Reports from Fringe Central

Editorial

Hello, News and Notes readers. This week, the powers that be at Playlist asked me to do something that resembles actual journalism by writing about the ongoing Minnesota Fringe Festival. I didn't want to get into reviewing shows, since we already seem to have that covered around here.

Instead, I just hung out in a bar and wrote about that. Luckily, that bar happened to be Red Stag Supper Club, the home of this year's Fringe Central.

Please indulge me in this flight of fancy. Next week we'll get back to the business of saying smarmy things about random theater news stories.

Thursday Night

I have one last rehearsal tonight, so I miss out on the opening night of Fringe shows. Instead, we wrap up rehearsal early and bounce on over to Fringe Central to await the coming flood. Immediately upon entering, one of my castmates and I are accosted by a fan. Actually, my castmate is accosted by a fan. She loves our work, has seen all our shows. My fellow cast member points to me and says, "This is Derek. He's in all our shows, too." The fan looks at me, blinks, and says "Sorry, I don't recognize you," and goes back to gushing to my castmate. I'm definitely flying under the radar.

The first thing you notice in the Red Stag tonight is the DJ. He's up there spinning vinyl, checking his headphones for future playback, mixing and losing himself in the music; but he's not some hipster in tight pants playing with his toys. This DJ looks like your dad on the weekend. I half expect some sixteen-year-old girl to march up to the DJ booth and scream, "Dad! Stop being a DJ! You're embarrassing me! God! Mom, tell him to stop being a DJ! He's ruining my life!"

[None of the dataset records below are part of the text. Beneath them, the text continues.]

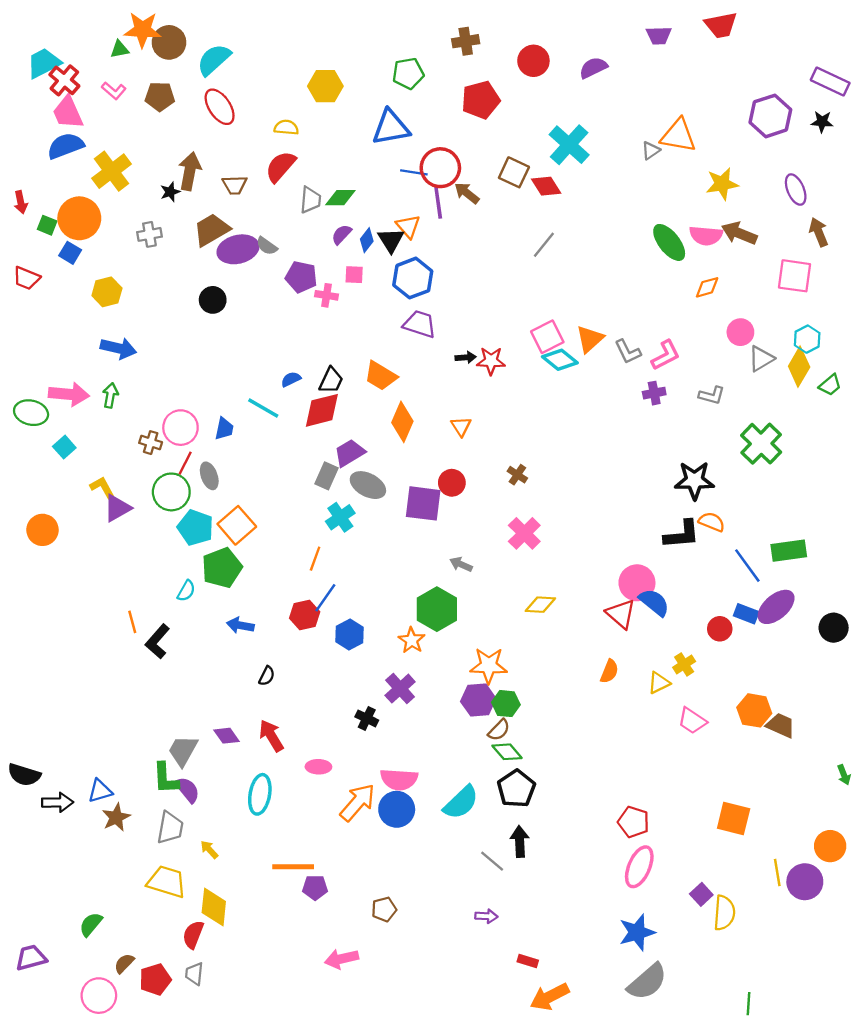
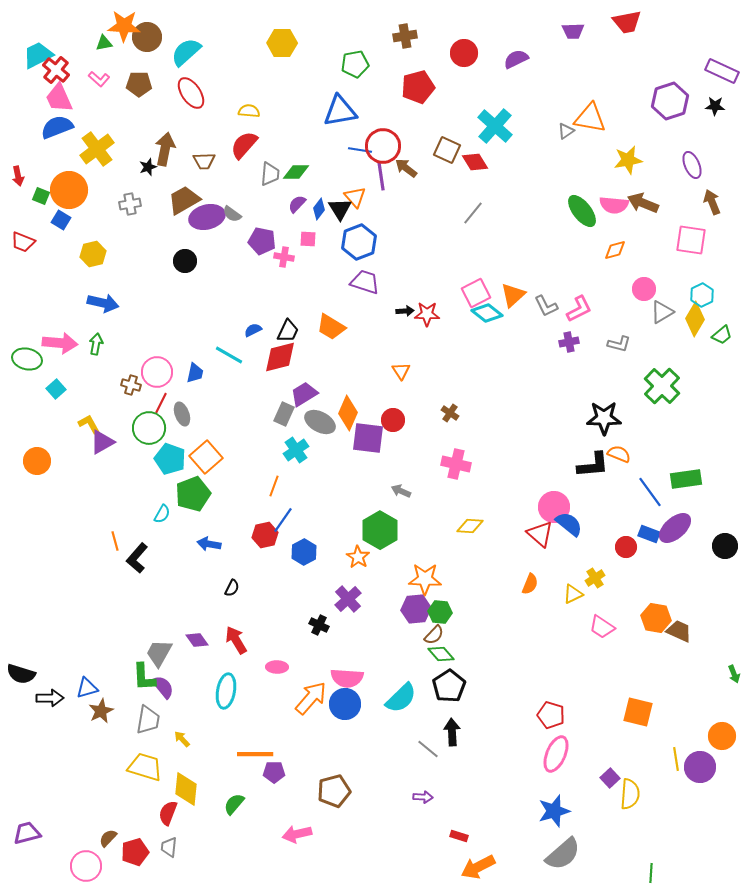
yellow hexagon: (325, 86) -> (282, 43), moved
orange diamond: (402, 422) -> (348, 413), moved
pink cross: (524, 533) -> (456, 464), turned -32
brown pentagon: (384, 909) -> (334, 791), size x1.5
green semicircle: (91, 924) -> (234, 804), moved

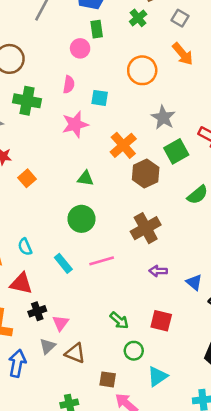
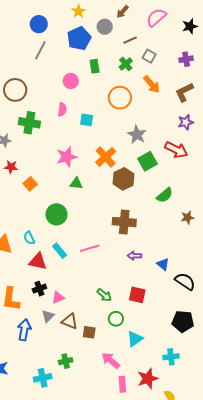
green cross: (138, 18) -> (126, 64), moved
green rectangle: (97, 29) -> (95, 66), moved
pink star: (75, 124) -> (67, 157), moved
green circle: (81, 219) -> (56, 214), moved
brown cross: (146, 228) -> (124, 222), turned 35
red triangle: (21, 283) -> (38, 261), moved
pink triangle: (61, 323) -> (58, 298), turned 32
brown square: (108, 379) -> (89, 332), moved

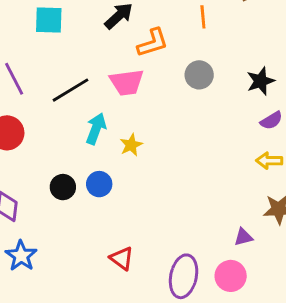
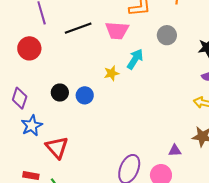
cyan arrow: (96, 129) -> (135, 59), moved
blue star: (21, 256) -> (32, 126), moved
red triangle: (122, 258) -> (57, 147), moved, size x1.4

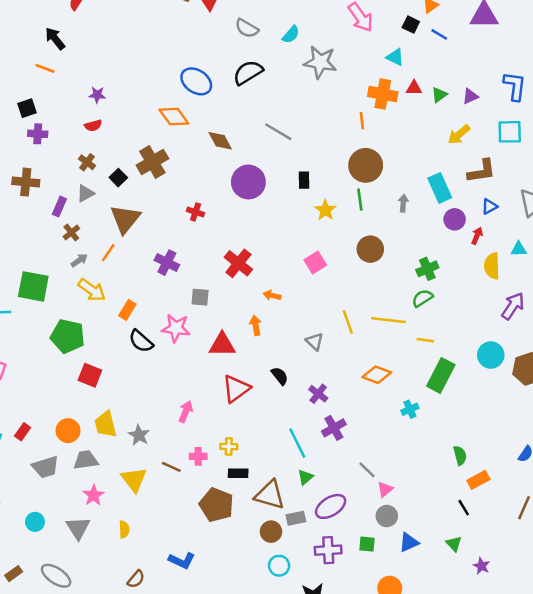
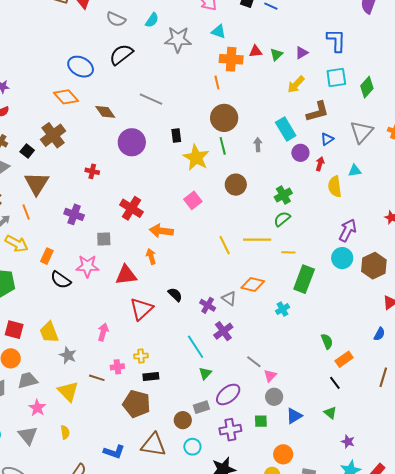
cyan triangle: (395, 57) -> (218, 31), moved
yellow star: (325, 210) -> (196, 158), size x1.5
orange line: (108, 253) -> (26, 212), turned -49
orange arrow: (272, 295) -> (161, 231), size x1.6
purple arrow: (513, 306) -> (348, 230), moved
gray triangle: (314, 342) -> (229, 298), moved
red square: (90, 375) -> (14, 330), moved
yellow trapezoid: (106, 424) -> (49, 332), moved
brown triangle: (270, 495) -> (154, 445), moved
purple star: (481, 566) -> (348, 442), moved

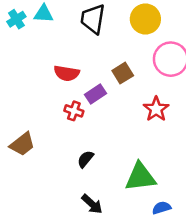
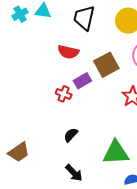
red semicircle: (67, 73) -> (68, 52), moved
brown square: (123, 73) -> (106, 65), size x1.4
brown trapezoid: (22, 144) -> (19, 152), moved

However, his mix is actually really good. Vintage vinyl dance cuts culled from the 70s and 80s; and we're not talking the typical crowd pleasers played at weddings, sung at karaoke bars or ironically dropped in indie darling movies. These are some deep cuts, and he's weaving them together almost seamlessly. No one will be dancing to "Heart of Glass" tonight, my friends. Raise your glasses to that!

It is loud, though. I know, I know: "If it's too loud, you're too old", and, yes, I am; but I had planned on recording conversations with other patrons tonight so that I didn't have to try to remember all the drunken hearsay that floats my way. I play back some test recording, but all I hear is an incoherent mass of gibbering voices wailing in the dark, set to the incessant thud of a kick drum pounding out the tempo of dance floors long forgotten but now resurrecting themselves. While that may be an apt metaphor for the Fringe, it certainly doesn't make for good listening.

But, you know what they say: "Whatever doesn't kill you isn't trying hard enough."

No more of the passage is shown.